TULSA — As of last month, Tulsa-based TokenEx technology company is providing an extra layer of security to the encrypted credit card data of tens of millions of online donors to World Vision, a global humanitarian organization that offers aid to countries throughout Africa, Eastern Europe, Asia and the Americas.
The Seattle-based nonprofit is using TokenEx's unique data security platform that replaces primary account numbers with “tokens” that can't be decrypted, said Alex Pezold, co-founder and chief executive.
World Vision and other customers retain only tokens in their environments, versus actual credit card information, he said. So, they no longer carry the risk of fraud and theft of sensitive information, he said.
TokenEx's deal with World Vision, which was completed in April, was in the six-figure range, Pezold said.

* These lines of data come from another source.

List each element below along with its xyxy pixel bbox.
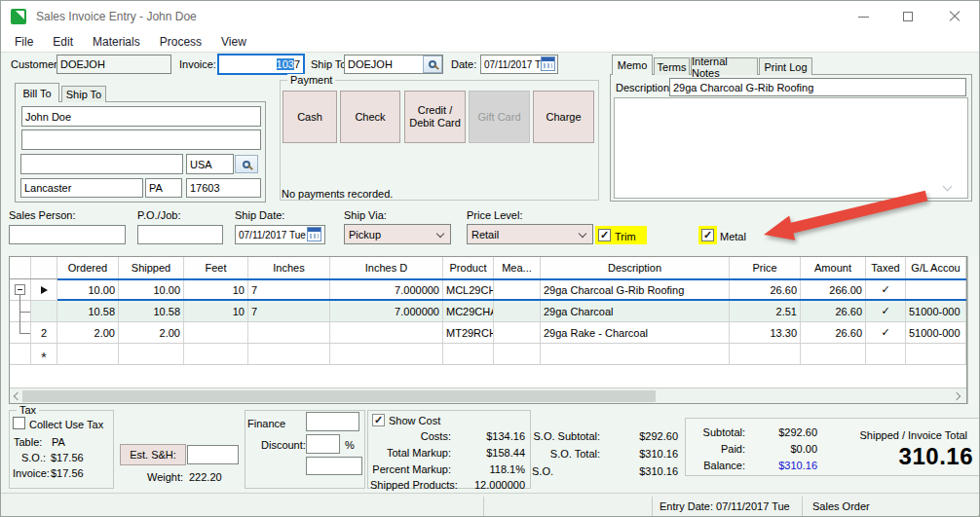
col-ordered[interactable]: Ordered [57, 257, 119, 278]
cell-gl-account[interactable]: 51000-000 [906, 322, 966, 343]
cell-feet[interactable]: 10 [184, 301, 248, 321]
cell-gl-account[interactable]: 51000-000 [906, 301, 966, 321]
po-job-input[interactable] [137, 225, 223, 244]
charge-button[interactable]: Charge [533, 91, 594, 143]
bill-to-state-input[interactable] [145, 178, 182, 198]
invoice-number-field[interactable]: 1037 [217, 54, 305, 75]
cash-button[interactable]: Cash [283, 91, 337, 143]
scroll-left-icon[interactable] [14, 392, 21, 400]
cell-description[interactable]: 29ga Rake - Charcoal [541, 322, 730, 343]
customer-id-field[interactable]: DOEJOH [57, 55, 171, 74]
price-level-select[interactable]: Retail [467, 224, 593, 244]
scrollbar-thumb[interactable] [22, 390, 656, 402]
cell-shipped[interactable]: 2.00 [119, 322, 184, 343]
cell-shipped[interactable]: 10.58 [119, 301, 184, 321]
col-inches-d[interactable]: Inches D [330, 257, 443, 278]
cell-description[interactable]: 29ga Charcoal G-Rib Roofing [541, 279, 730, 300]
cell-ordered[interactable]: 2.00 [57, 322, 119, 343]
col-gl-account[interactable]: G/L Accou [906, 257, 966, 278]
cell-gl-account[interactable] [906, 279, 966, 300]
col-taxed[interactable]: Taxed [866, 257, 906, 278]
row-selector-cell[interactable] [31, 279, 57, 300]
memo-description-input[interactable] [669, 78, 966, 96]
bill-to-zip-input[interactable] [186, 178, 261, 198]
cell-feet[interactable]: 10 [184, 279, 248, 300]
resize-grip[interactable] [975, 512, 977, 514]
col-inches[interactable]: Inches [248, 257, 330, 278]
col-feet[interactable]: Feet [184, 257, 248, 278]
cell-inches[interactable]: 7 [248, 301, 330, 321]
menu-file[interactable]: File [5, 32, 43, 52]
est-sh-button[interactable]: Est. S&H: [120, 444, 186, 465]
ship-to-lookup-button[interactable] [423, 55, 442, 73]
cell-product[interactable]: MC29CHA [443, 301, 494, 321]
check-button[interactable]: Check [340, 91, 400, 143]
minimize-button[interactable] [841, 1, 886, 32]
menu-materials[interactable]: Materials [83, 32, 150, 52]
row-selector-cell[interactable]: 2 [31, 322, 57, 343]
grid-vertical-scrollbar[interactable] [967, 256, 979, 404]
balance-value[interactable]: $310.16 [745, 460, 817, 471]
maximize-button[interactable] [886, 1, 930, 32]
tab-internal-notes[interactable]: Internal Notes [691, 57, 758, 75]
cell-product[interactable]: MCL29CHA [443, 279, 494, 300]
tab-terms[interactable]: Terms [654, 57, 690, 75]
credit-debit-button[interactable]: Credit / Debit Card [404, 91, 466, 143]
col-shipped[interactable]: Shipped [119, 257, 184, 278]
cell-amount[interactable]: 266.00 [801, 279, 866, 300]
menu-edit[interactable]: Edit [43, 32, 83, 52]
cell-price[interactable]: 13.30 [730, 322, 801, 343]
cell-shipped[interactable]: 10.00 [119, 279, 184, 300]
bill-to-name-input[interactable] [21, 106, 261, 127]
cell-price[interactable]: 2.51 [730, 301, 801, 321]
est-sh-input[interactable] [187, 445, 239, 464]
cell-measure[interactable] [494, 322, 541, 343]
metal-checkbox[interactable] [701, 229, 714, 241]
cell-price[interactable]: 26.60 [730, 279, 801, 300]
bill-to-country-input[interactable] [186, 154, 234, 174]
bill-to-city-input[interactable] [20, 178, 143, 198]
cell-inches[interactable] [248, 322, 330, 343]
cell-feet[interactable] [184, 322, 248, 343]
bill-to-line2-input[interactable] [21, 129, 261, 150]
new-row[interactable]: * [10, 344, 966, 365]
cell-taxed[interactable]: ✓ [866, 322, 906, 343]
cell-inches[interactable]: 7 [248, 279, 330, 300]
tab-memo[interactable]: Memo [612, 55, 653, 75]
discount-input[interactable] [306, 434, 340, 454]
cell-inches-d[interactable] [330, 322, 443, 343]
trim-checkbox[interactable] [598, 229, 611, 241]
close-button[interactable] [932, 1, 977, 32]
col-price[interactable]: Price [730, 257, 801, 278]
scroll-right-icon[interactable] [953, 392, 961, 400]
tab-ship-to-address[interactable]: Ship To [61, 86, 106, 102]
cell-measure[interactable] [494, 279, 541, 300]
cell-taxed[interactable]: ✓ [866, 279, 906, 300]
cell-product[interactable]: MT29RCHA [443, 322, 494, 343]
sales-person-input[interactable] [9, 225, 126, 244]
cell-ordered[interactable]: 10.00 [57, 279, 119, 300]
finance-extra-input[interactable] [306, 457, 362, 475]
calendar-icon[interactable] [541, 56, 555, 71]
col-description[interactable]: Description [541, 257, 730, 278]
tree-cell[interactable] [10, 279, 31, 300]
bill-to-street-input[interactable] [20, 154, 183, 174]
cell-amount[interactable]: 26.60 [801, 322, 866, 343]
cell-taxed[interactable]: ✓ [866, 301, 906, 321]
cell-ordered[interactable]: 10.58 [57, 301, 119, 321]
cell-amount[interactable]: 26.60 [801, 301, 866, 321]
calendar-icon[interactable] [307, 227, 321, 241]
cell-measure[interactable] [494, 301, 541, 321]
cell-description[interactable]: 29ga Charcoal [541, 301, 730, 321]
row-selector-cell[interactable] [31, 301, 57, 321]
grid-horizontal-scrollbar[interactable] [10, 388, 966, 403]
col-measure[interactable]: Mea... [494, 257, 541, 278]
menu-process[interactable]: Process [150, 32, 211, 52]
collect-use-tax-checkbox[interactable] [13, 417, 25, 429]
ship-via-select[interactable]: Pickup [344, 224, 451, 244]
finance-input[interactable] [306, 412, 359, 431]
col-product[interactable]: Product [443, 257, 494, 278]
col-amount[interactable]: Amount [801, 257, 866, 278]
collapse-icon[interactable] [15, 284, 25, 295]
cell-inches-d[interactable]: 7.000000 [330, 301, 443, 321]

Tokenization was developed several years ago, but the technology only recently was endorsed by the Payment Card Industry Security Standards Council, he said. “Now, more and more competitors are getting in this game,” he said.
Pezold said World Vision chose TokenEx, which he and Jerald Dawkins formed three years ago, because “we lead the pack when it comes to solutions that will enable our customers to easily embed and integrate tokenization into their existing technologies and business processes.”
“The problem with processors and payment gateways offering this service is that the merchant is then tied to that processor or payment gateway because this data is now stored with them,” he said
“World Vision — which annually processes nearly 13.5 million credit card transactions — told us that we are helping them get more money into the hands of their charities because our solution is less costly, and easier to implement and maintain,” Pezold said.
TokenEx also can tokenize personal health information, financial account data, personally identifiable data and files, he said. So far, the company serves customers operating in the U.S., India and Malaysia, he said.